The Trump Administration and the Effect on the E-2/E-1 Treaty Investor/Trader Visas

Since 1815, the U.S. has been signing bilateral treaties, including the E-1 treaty trader and E-2 treaty investor treaties, with other countries, that are ratified by Congress which allow citizens from other countries to get visas based on the establishment of businesses in the U.S. Essentially individuals from many of those 80 countries are eligible to get a visa and to run a business that they set up in the U.S., due to their nationality, based on the existence of these treaties.
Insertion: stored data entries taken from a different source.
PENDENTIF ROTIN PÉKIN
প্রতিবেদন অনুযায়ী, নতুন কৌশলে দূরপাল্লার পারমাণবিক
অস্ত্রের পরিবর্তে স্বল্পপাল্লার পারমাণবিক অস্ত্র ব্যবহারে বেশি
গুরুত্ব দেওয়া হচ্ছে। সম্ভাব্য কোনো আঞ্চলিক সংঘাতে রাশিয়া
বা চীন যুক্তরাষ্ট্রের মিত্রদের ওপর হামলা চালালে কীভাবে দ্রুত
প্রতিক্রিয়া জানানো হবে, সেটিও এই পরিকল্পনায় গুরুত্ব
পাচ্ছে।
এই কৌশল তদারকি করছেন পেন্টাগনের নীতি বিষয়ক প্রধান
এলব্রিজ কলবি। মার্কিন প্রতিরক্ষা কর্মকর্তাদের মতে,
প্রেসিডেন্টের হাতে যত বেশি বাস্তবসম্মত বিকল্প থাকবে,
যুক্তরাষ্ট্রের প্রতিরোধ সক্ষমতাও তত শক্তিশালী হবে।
So what happens under the Trump Administration? I do not believe that these treaties will be revoked, because, while another country may pull out unilaterally, in the U.S.’s case it has to be done through a vote by Congress, and these visas lead to job creation for Americans.

The chances of these treaties being repealed are very slim, because, as I mentioned in a recent article about the EB-5 Visa, the Trump administration’s chief focus will be on creating generations of new jobs in the U.S. for U.S. citizens. E-1 and E-2 visas represent a mechanism by which new companies are created in the U.S., and in order for those companies to function and prosper (and in order for the visas to be approved and later renewed), there must be job creation for Americans. Given the spirit of these visas is to generate and increase business between the two countries, and the end result of the visas being the generation of new jobs, the E treaties should not be changed whatsoever.
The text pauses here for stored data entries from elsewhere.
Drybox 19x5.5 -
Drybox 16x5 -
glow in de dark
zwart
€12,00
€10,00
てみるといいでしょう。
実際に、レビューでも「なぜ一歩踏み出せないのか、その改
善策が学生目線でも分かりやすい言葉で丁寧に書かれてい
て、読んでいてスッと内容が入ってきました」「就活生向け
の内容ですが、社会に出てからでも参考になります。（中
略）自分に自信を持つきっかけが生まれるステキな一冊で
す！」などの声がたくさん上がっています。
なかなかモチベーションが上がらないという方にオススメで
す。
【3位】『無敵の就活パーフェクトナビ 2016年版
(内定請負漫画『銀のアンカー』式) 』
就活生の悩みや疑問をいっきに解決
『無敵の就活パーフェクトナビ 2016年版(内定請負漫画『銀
There’s one more aspect of these visas that’s important: the concept of reciprocity. Reciprocity is essentially a mechanism by which the U.S. government can adjust or minimize the maximum times, or the validity, of the visas that the government issues. Right now, the maximum period for E visa is 5 years, with unlimited renewals. As long as the business that has been established to support the E visa and to sponsor the visas exists and continues to generate revenue and maintain or create jobs in the U.S.,, then the nationals of those E visa countries are always eligible to renew.

Some nationals are limited through reciprocity, where the U.S. government essentially minimizes the maximum term to 3 months, 6 months, 12 months, or 2 years, depending on the country and the political situation. It’s easier for the government to modify the maximum period of time allowed through the process of reciprocity. But, as I mentioned earlier, pulling out of a treaty and revoking it unilaterally would require a congressional action, and revoking a mechanism that creates jobs would not make sense to Trump nor a majority of Congress.

In order to maximize the potential of job generation, it’s more likely under the Trump administration that these maximum periods would actually be increased for some countries, as opposed to minimized. The take-home lesson is that  anyone who holds a passport from any of the 80+ countries on the Department of State website’s list should be encouraged to continue to invest in the U.S. and to set up their companies, which will in turn help the U.S. economy through the creation of jobs.